I know a lot of people like this item, so I am willing to open my gates to let people in! Store closes in four hours 15 minutes, about.
This is a complete list of today's items for sale.


Spoiler: Tops



Collarless shirt
Color-block dress shirt
Fischerhemd
Gingham picnic shirt
Mountain Parka
Waistcoat





Spoiler: Bottoms



Cropped pants
Muay-thai shorts
Outdoor shorts
Patchwork skirt





Spoiler: Dresses



Blossoming kimono
Tuna-sushi costume





Spoiler: Headwear



Detective hat
Outdoor hat
Terry-cloth nightcap





Spoiler: Accessories



Browline glasses
Pilot shades
Round tinted shades





Spoiler: Socks



Embroidered-flower tights
No-show socks
Stretch leggings
Tabi





Spoiler: Shoes



Basketball shoes
Cowboy boots
Rubber-toe sneakers
Trekking shoes


RULES:
- no picking flowers
- no shaking trees (you may shake peach trees)
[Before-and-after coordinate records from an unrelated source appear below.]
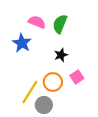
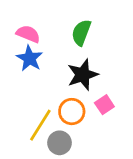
pink semicircle: (37, 22) -> (28, 34), moved
black star: (61, 55) -> (83, 75), size x1.6

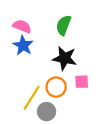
black star: (83, 75) -> (65, 58), turned 30
pink square: (104, 105) -> (82, 82), turned 32

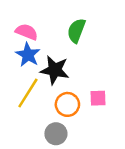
black star: (65, 58) -> (55, 70), moved
yellow line: (32, 98) -> (28, 93), moved

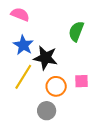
green semicircle: (76, 31) -> (76, 31), moved
pink semicircle: (27, 32) -> (20, 14), moved

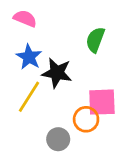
pink square: (81, 81) -> (102, 102), size x1.6
orange circle: (56, 86) -> (86, 119), moved

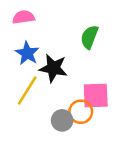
pink semicircle: (25, 18) -> (23, 17), turned -30
gray circle: (58, 139) -> (62, 120), moved

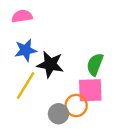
green semicircle: (89, 37) -> (95, 64), moved
blue star: (27, 53) -> (26, 50), turned 30

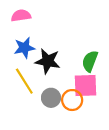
yellow line: (26, 86) -> (24, 81), turned -64
gray circle: (59, 114) -> (51, 98), moved

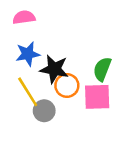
gray circle: (51, 98) -> (44, 111), moved
orange circle: (72, 100) -> (67, 85), moved

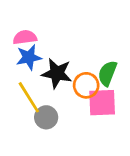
pink semicircle: (24, 17) -> (25, 37), moved
orange circle: (67, 85) -> (86, 85), moved

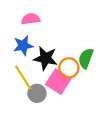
pink semicircle: (25, 37) -> (31, 19), moved
pink square: (102, 103) -> (58, 82), moved, turned 35

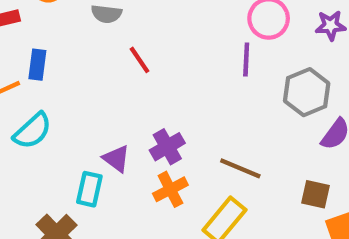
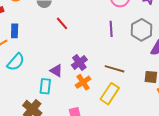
purple line: (246, 59) -> (111, 29), moved

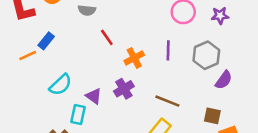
blue rectangle: (15, 31) -> (46, 41), turned 32
cyan semicircle: (16, 62) -> (60, 85), moved
orange cross: (83, 82) -> (134, 58), moved

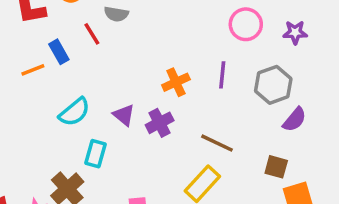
red line: (107, 37) -> (92, 34), moved
blue rectangle: (46, 41) -> (59, 52), turned -72
purple triangle: (94, 96) -> (124, 115), moved

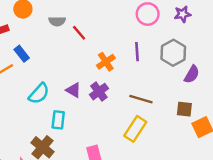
red line: (92, 34) -> (79, 33), moved

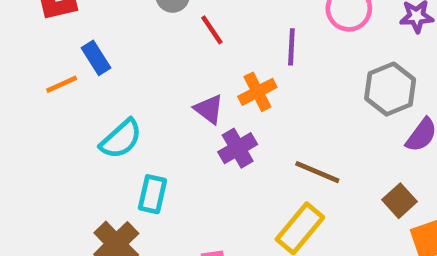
purple line: (137, 52) -> (291, 47), moved
purple triangle: (73, 90) -> (209, 109), moved
brown square: (184, 109) -> (399, 201), turned 35

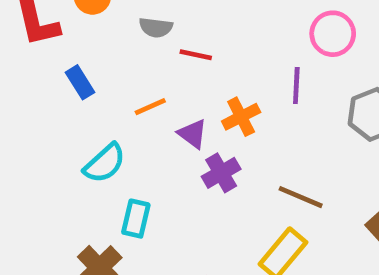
red line: (212, 30) -> (196, 55), turned -44
purple line: (291, 47) -> (296, 85), moved
orange line: (62, 84) -> (150, 107), moved

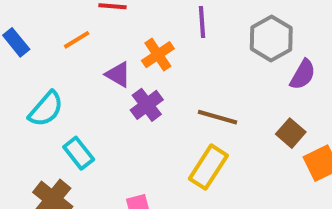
orange line: (150, 107) -> (77, 40), moved
cyan rectangle: (136, 219) -> (79, 153), turned -44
you may shop at nook's cranny too! the flowers for sale are windflowers, tulips, and cosmos. feel free to talk to my villagers. I will take in two people at a time. I may not be super responsive because I have lots of work to do irl!


----------



## MrPolarBear (Apr 17, 2020)

I would like to stop by for the kimono if your time permits!


----------



## FaerieRose (Apr 17, 2020)

Can I drop by?


----------



## zenni (Apr 17, 2020)

Can I come buy?


----------



## flurrybuster (Apr 17, 2020)

May I come?


----------



## KarinaKatrea (Apr 17, 2020)

May I come to buy some flowers? ^_^


----------



## diamond is unbreakable (Apr 17, 2020)

The other two haven't come yet, so if they don't come in the next 3-5 minutes I'll DM you two!


----------



## brangein (Apr 17, 2020)

Love to come for the Kimono thanks!


----------



## GereGere (Apr 17, 2020)

id love to get the kimono !


----------



## diamond is unbreakable (Apr 17, 2020)

I'll invite you two soon, I have three or four people over right now


----------



## Darkwing (Apr 17, 2020)

I’d like to stop by if you’re still open! No rush, just whenever there’s space  ☺


----------



## diamond is unbreakable (Apr 17, 2020)

Closed for now! thanks everyone for coming.


----------